PROBLEM - Please return every line of the records that contains the word "kiếm".

DATA LISTING -
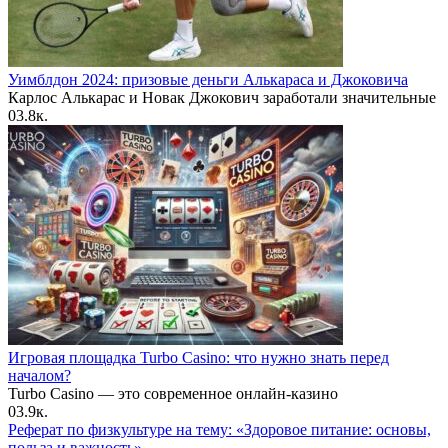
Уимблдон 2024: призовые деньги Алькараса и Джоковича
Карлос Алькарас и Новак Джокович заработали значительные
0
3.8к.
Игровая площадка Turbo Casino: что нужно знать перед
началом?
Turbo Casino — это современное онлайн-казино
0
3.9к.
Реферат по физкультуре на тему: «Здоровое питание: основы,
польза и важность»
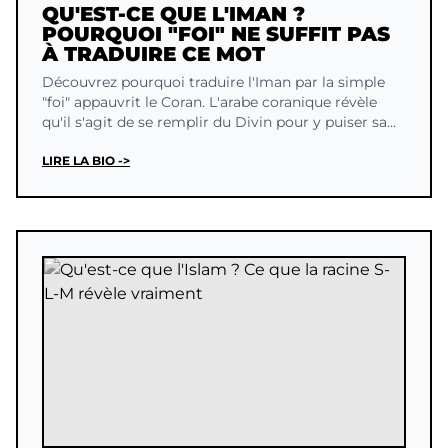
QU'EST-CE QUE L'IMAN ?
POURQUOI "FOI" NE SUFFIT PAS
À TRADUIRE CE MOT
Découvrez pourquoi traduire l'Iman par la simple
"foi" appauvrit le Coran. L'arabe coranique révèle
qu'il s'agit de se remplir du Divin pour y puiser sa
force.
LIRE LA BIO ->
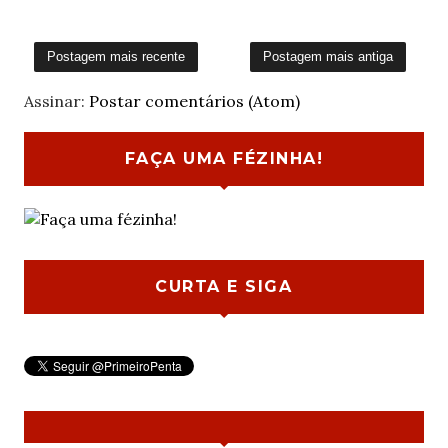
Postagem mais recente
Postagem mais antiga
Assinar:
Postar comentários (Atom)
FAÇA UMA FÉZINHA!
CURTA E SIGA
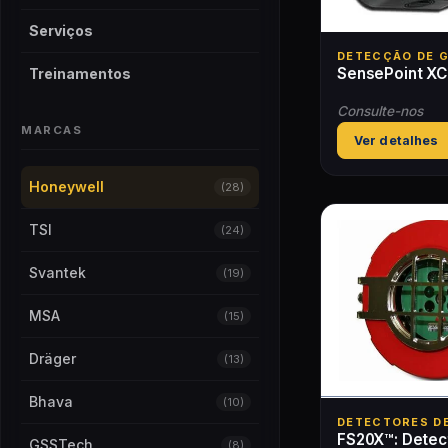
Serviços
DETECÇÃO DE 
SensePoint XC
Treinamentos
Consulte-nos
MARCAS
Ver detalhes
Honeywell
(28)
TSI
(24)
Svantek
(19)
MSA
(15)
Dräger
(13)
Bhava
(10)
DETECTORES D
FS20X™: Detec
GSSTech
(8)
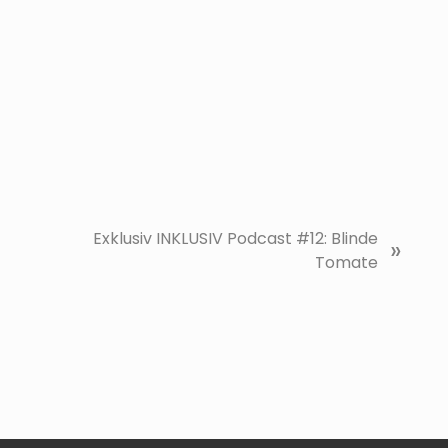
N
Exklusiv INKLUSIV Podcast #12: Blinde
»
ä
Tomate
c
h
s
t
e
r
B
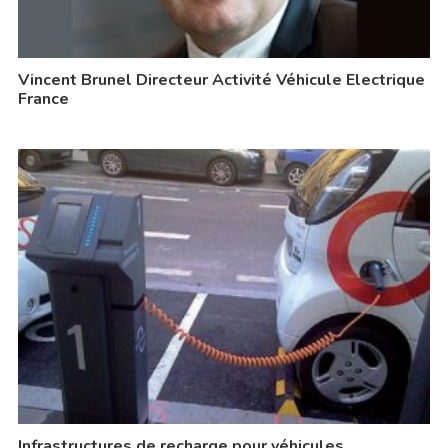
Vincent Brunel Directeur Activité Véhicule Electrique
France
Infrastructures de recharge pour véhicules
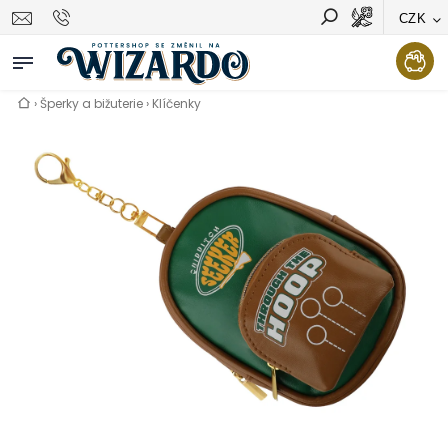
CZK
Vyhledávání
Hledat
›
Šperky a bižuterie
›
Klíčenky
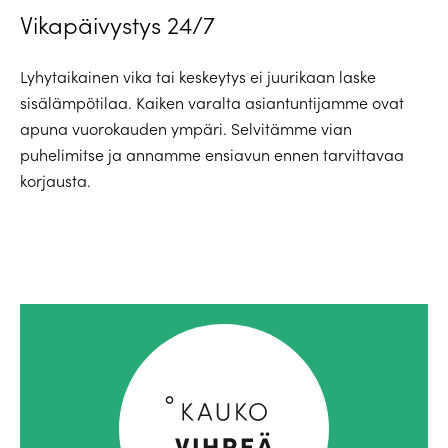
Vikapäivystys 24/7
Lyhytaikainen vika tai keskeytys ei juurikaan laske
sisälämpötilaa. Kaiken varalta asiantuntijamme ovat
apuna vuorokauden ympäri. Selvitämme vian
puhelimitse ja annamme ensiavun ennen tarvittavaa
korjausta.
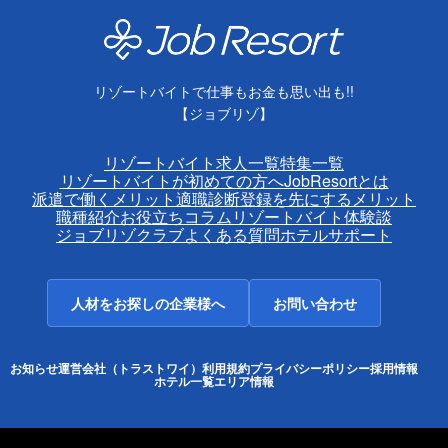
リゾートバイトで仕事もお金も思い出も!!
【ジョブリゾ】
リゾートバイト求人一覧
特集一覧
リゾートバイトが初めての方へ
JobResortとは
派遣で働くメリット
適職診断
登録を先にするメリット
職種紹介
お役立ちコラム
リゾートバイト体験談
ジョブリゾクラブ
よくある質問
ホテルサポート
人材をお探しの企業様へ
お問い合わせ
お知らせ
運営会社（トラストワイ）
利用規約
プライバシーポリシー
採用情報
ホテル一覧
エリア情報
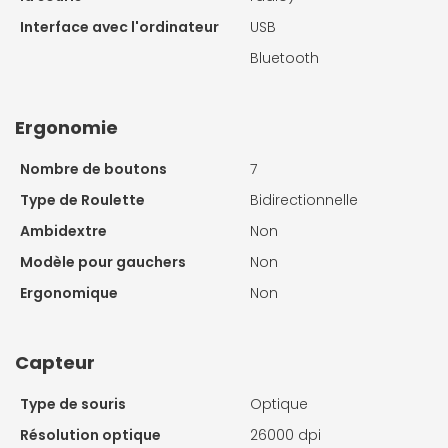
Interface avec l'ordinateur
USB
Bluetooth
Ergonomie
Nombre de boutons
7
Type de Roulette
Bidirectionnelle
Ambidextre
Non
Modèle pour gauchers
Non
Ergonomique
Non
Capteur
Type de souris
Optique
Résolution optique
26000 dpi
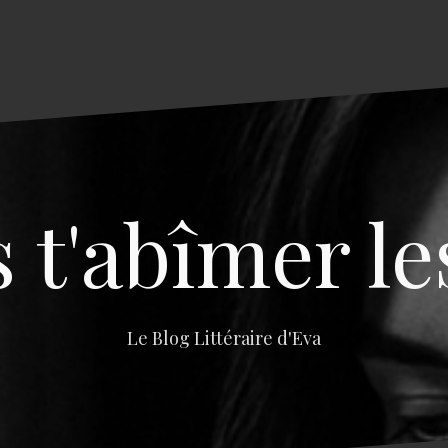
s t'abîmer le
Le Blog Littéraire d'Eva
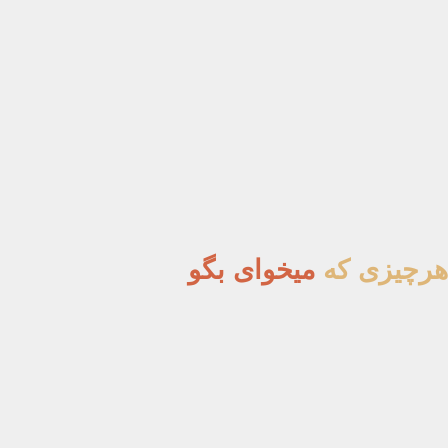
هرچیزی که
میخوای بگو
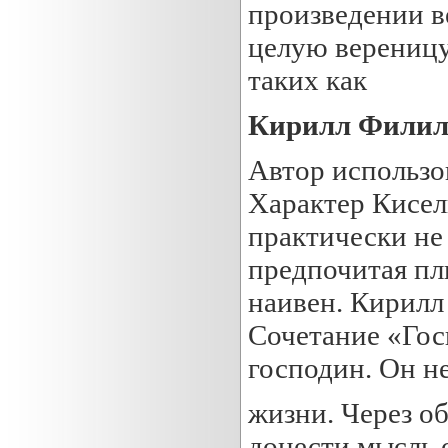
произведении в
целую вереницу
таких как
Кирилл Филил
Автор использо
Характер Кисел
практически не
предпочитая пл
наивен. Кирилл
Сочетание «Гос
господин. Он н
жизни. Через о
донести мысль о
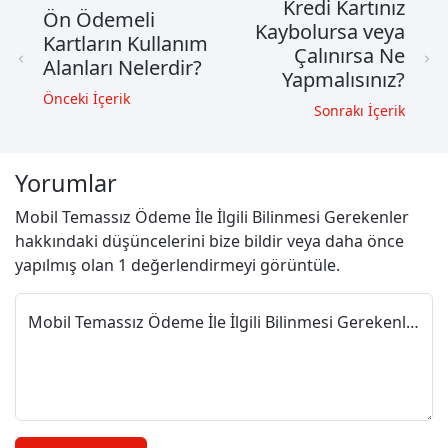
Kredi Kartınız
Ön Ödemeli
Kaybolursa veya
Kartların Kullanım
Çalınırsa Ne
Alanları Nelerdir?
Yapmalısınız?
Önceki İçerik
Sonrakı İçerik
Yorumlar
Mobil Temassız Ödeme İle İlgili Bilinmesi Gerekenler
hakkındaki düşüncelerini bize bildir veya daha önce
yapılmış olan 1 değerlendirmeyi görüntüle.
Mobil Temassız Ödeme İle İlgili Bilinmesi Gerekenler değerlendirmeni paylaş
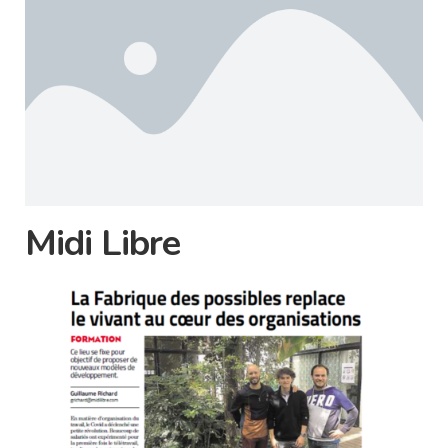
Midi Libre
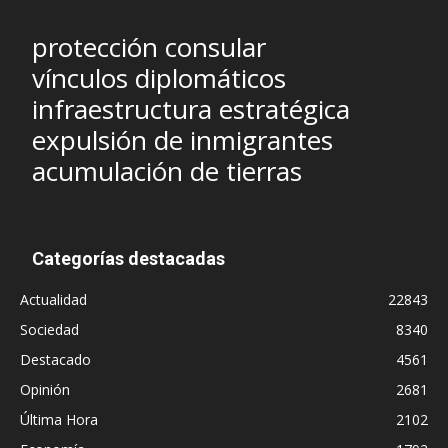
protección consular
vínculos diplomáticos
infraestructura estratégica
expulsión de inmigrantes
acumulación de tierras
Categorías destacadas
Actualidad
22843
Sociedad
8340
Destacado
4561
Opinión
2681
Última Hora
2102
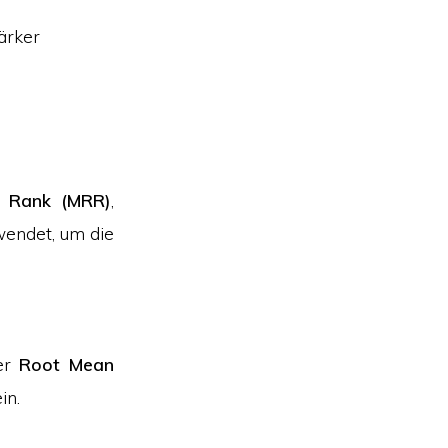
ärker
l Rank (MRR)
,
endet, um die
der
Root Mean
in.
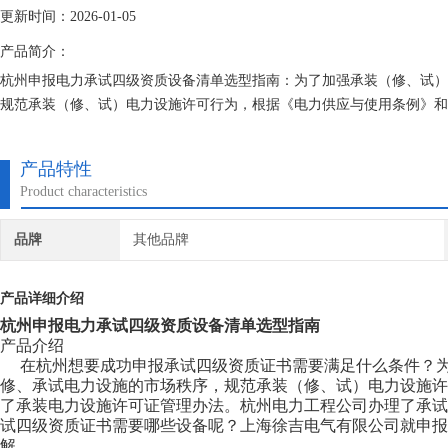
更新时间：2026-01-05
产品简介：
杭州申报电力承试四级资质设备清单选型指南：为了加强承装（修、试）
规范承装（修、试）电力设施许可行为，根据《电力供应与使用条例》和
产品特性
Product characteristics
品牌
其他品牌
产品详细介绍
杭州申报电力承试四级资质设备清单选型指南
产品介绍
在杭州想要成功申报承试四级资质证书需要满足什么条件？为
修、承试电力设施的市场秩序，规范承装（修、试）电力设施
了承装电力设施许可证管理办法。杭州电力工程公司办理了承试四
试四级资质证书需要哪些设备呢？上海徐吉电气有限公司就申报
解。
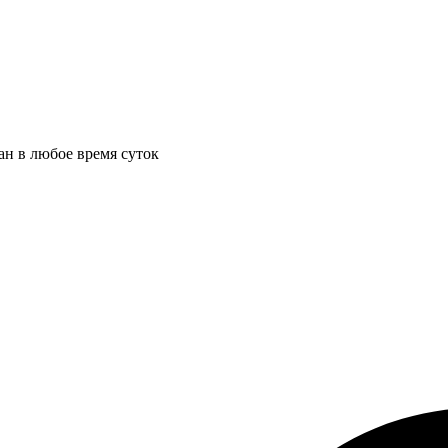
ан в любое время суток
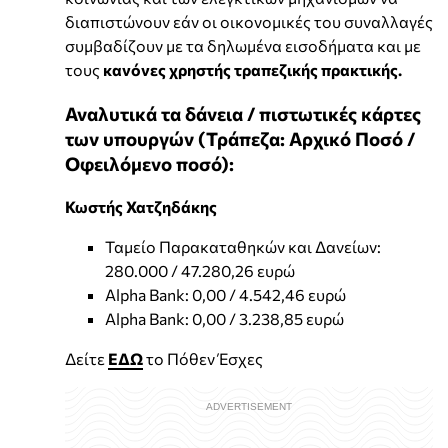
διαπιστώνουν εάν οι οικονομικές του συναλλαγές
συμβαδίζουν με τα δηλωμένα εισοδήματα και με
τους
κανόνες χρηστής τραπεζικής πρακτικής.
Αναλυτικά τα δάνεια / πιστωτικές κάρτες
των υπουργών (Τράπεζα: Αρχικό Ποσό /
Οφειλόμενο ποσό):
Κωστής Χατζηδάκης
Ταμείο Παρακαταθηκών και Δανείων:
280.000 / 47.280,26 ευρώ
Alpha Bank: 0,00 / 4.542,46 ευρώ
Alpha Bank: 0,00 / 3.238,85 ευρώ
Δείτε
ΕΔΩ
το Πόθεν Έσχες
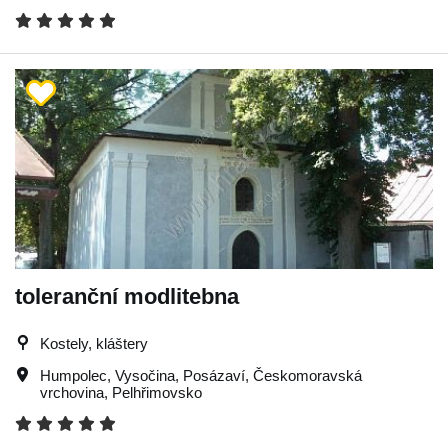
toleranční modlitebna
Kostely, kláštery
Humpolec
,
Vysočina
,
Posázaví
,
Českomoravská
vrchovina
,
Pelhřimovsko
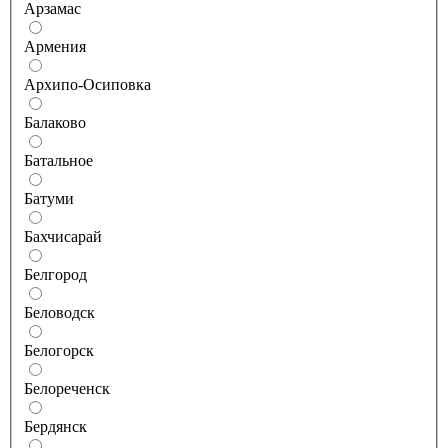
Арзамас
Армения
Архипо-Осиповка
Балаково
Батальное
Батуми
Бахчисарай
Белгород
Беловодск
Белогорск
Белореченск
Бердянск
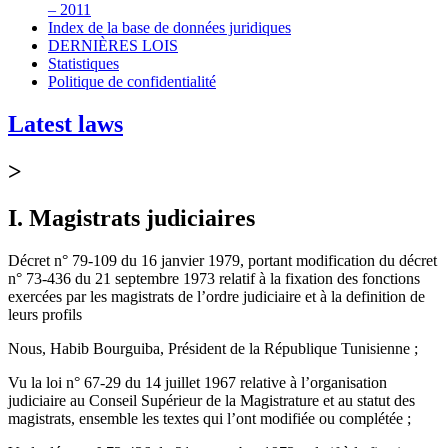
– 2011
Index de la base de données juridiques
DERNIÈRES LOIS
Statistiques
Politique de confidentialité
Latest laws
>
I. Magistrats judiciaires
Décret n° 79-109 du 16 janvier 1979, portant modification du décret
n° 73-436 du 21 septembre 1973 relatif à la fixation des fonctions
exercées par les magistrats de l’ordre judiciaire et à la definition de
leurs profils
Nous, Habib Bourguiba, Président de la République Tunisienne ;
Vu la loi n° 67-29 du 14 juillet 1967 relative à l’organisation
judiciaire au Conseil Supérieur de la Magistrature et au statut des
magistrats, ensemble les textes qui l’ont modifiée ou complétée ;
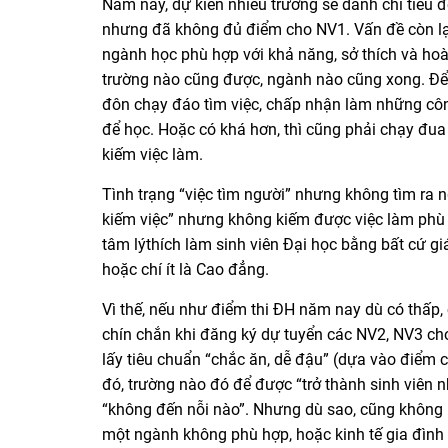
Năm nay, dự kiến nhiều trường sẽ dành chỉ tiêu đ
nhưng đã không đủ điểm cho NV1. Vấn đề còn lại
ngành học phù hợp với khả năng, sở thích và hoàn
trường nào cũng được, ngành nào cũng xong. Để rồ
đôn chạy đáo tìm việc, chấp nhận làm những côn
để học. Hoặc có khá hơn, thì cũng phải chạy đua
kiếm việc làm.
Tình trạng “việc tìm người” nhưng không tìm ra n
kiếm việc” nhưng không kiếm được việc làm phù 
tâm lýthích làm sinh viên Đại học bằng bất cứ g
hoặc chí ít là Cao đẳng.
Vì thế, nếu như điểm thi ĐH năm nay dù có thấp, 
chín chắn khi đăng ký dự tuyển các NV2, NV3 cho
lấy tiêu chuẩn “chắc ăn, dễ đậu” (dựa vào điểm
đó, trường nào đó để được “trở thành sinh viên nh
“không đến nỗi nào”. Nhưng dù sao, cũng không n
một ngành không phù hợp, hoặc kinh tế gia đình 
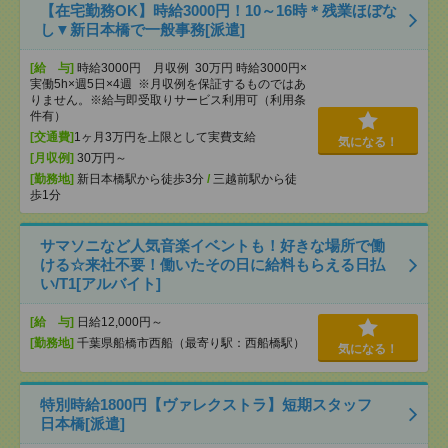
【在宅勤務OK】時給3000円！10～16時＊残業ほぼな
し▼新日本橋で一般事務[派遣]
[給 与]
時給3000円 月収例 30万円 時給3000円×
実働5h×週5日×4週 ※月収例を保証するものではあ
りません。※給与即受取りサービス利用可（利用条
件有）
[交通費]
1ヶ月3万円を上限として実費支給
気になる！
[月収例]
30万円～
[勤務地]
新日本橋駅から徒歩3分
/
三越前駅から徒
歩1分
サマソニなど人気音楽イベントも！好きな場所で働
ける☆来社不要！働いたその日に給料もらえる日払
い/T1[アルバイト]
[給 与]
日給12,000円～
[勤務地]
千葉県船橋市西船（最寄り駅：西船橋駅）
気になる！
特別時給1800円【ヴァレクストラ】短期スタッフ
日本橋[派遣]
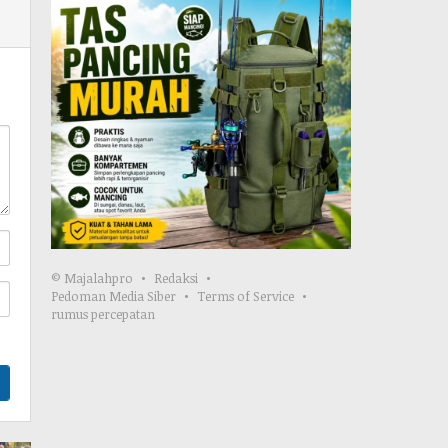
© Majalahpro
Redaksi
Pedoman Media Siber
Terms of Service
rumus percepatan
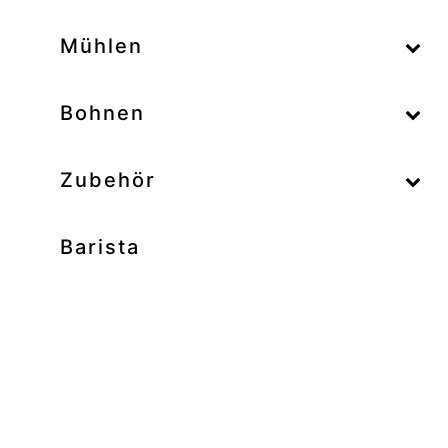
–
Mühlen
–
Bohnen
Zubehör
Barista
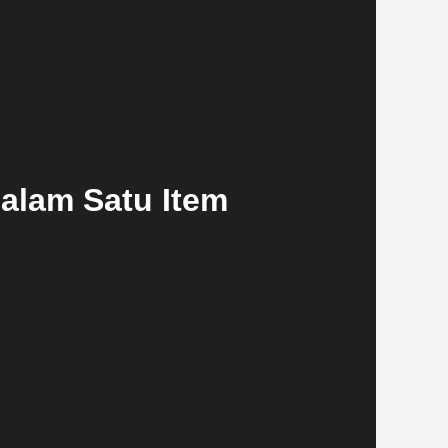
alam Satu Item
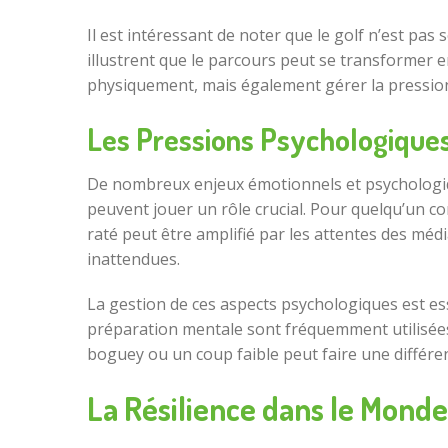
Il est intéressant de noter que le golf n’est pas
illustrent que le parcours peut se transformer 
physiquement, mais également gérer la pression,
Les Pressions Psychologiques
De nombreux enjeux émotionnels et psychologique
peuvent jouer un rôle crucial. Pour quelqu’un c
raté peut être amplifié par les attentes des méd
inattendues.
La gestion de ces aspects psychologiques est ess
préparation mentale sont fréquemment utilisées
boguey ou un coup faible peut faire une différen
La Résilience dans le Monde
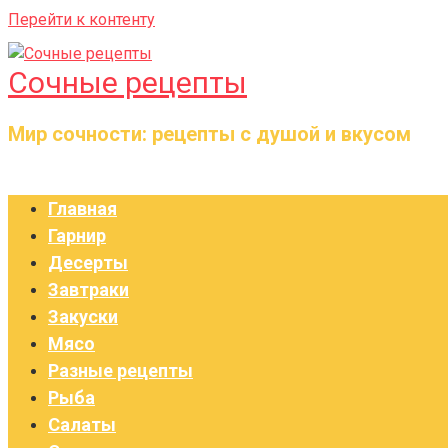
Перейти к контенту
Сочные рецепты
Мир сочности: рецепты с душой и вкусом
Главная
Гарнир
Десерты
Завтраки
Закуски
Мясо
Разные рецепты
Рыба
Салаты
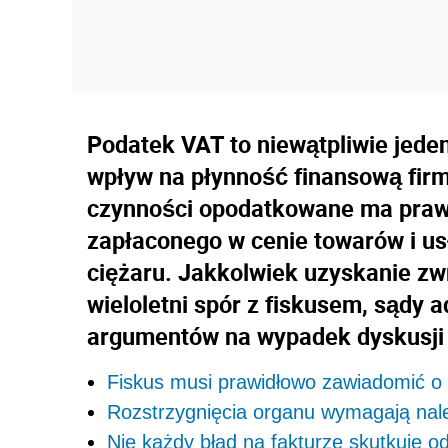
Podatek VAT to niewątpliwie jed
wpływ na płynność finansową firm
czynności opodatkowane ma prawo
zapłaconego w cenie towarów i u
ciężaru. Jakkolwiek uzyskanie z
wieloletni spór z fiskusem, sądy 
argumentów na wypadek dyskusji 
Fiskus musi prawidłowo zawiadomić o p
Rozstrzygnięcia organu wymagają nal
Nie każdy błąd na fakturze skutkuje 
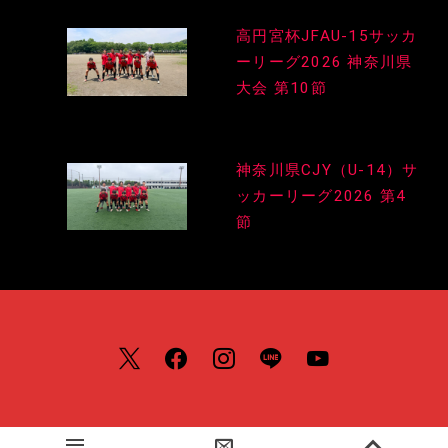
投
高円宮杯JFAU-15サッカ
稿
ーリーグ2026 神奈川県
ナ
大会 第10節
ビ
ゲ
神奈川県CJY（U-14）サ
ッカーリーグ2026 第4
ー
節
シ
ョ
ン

RESPONSE TO THIS EXERCISE -
kiếm việc làm.
kiếm việc” nhưng không kiếm được việc làm phù 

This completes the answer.